UK dental and diabetic experts have welcomed the research, but say more work needs to be done before a link can be confirmed. The US researchers say that in people with periodontal disease, bacteria can enter the bloodstream and trigger a reaction from the immune system. Immune system cells release proteins called cytokines which have a damaging effect on the cells in the pancreas which produce insulin, the hormone which is key to diabetes.
Periodontal diseases may contribute to the progression to pre-diabetes, according to a new study that appears in the March issue of the Journal of Periodontology.

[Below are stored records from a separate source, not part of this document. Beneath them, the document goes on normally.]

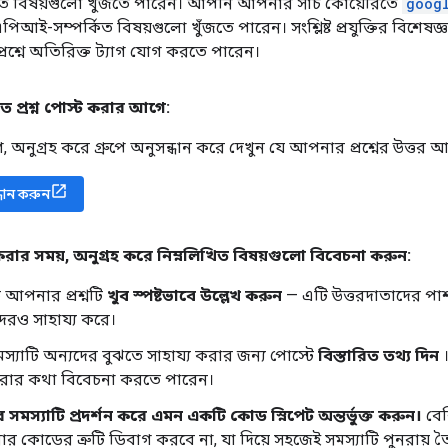
িত বিষয়গুলো খুঁজতে পারেন। আপনি আপনার সার্চ কোয়েরিতে
goog
ম এপিআই-সম্পর্কিত বিষয়গুলো খুঁজতে পারেন। সংশ্লিষ্ট প্রযুক্তির বিশেষজ
্নে অতিরিক্ত ট্যাগ যোগ করতে পারেন।
তে প্রশ্ন পোস্ট করার আগে:
অনুগ্রহ করে গ্রুপে অনুসন্ধান করে দেখুন যে আপনার প্রশ্নের উত্তর 
সন্ধান করুন
 করার সময়
,
অনুগ্রহ করে নিম্নলিখিত বিষয়গুলো বিবেচনা করুন:
ে আপনার প্রশ্নটি
খুব স্পষ্টভাবে উল্লেখ করুন
— এটি উত্তরদাতাদের পাশ
েরও সাহায্য করে।
যাটি অন্যদের বুঝতে সাহায্য করার জন্য পোস্টে
বিস্তারিত তথ্য দিন
।
ত করার কথা বিবেচনা করতে পারেন।
ে সমস্যাটি প্রদর্শন করে এমন একটি কোড স্নিপেট অন্তর্ভুক্ত করুন।
বেশ
র কোডের ত্রুটি ডিবাগ করবে না, যা দিয়ে সহজেই সমস্যাটি পুনরায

Pre-diabetes is a condition in which blood glucose levels are higher than normal, but not high enough to be diagnosed as diabetes. The American Diabetes Association estimates 54 million people in the United States have pre-diabetes, and a significant portion of those people will develop Type 2 diabetes within 10 years.
Researchers from Denmark investigated if having periodontal diseases can influence pre-diabetes and contribute to the progression of diabetes. They found that having periodontal disease can cause someone to develop pre-diabetic characteristics, and probably disturb the glucose regulation of a non-diabetic who has pre-diabetic characteristics, contributing to the progression of Type 2 diabetes. The study, conducted with rat models known to exhibit pre-diabetes characteristics, is believed to be the first to evaluate the relationship between periodontitis and pre-diabetes.
Department of Periodontology at the University of Copenhagen, Dr. Carla Pontes Andersen said:
This study found that having periodontal diseases can alter the metabolic conditions which would probably lead to the progression to pre-diabetic characteristics and Type 2 diabetes.
Also Dr. Preston D. Miller, Jr., President of the American Academy of Periodontology said:
We have known that people with diabetes are more susceptible to periodontal diseases and have more severe disease. This breakthrough research shows having periodontal disease may aggravate pre-diabetes which is a precursor for diabetes. These findings underscore the importance of taking good care of your teeth and gums: it may be a simple way to prevent diabetes, or to prevent the progression of diabetes.
Gingivitis, or inflamed gums, is periodontal disease in its mildest form. Caused by bacteria in plaque, it can be cured. But if it is left untreated it can develop into periodontal disease (gum disease).
Gaps can form between the teeth and gums, which may become infected, and in the most serious cases, teeth may have to be removed. Diabetes is a condition where the body is unable to regulate glucose properly; meaning levels in the blood can become too high. Insulin treatment helps the body control the levels of glucose in the bloodstream.
In these facts is needed to repeat, that people should maintain oral health by cleaning their teeth twice a day with fluoride toothpaste and visiting their dentist regularly.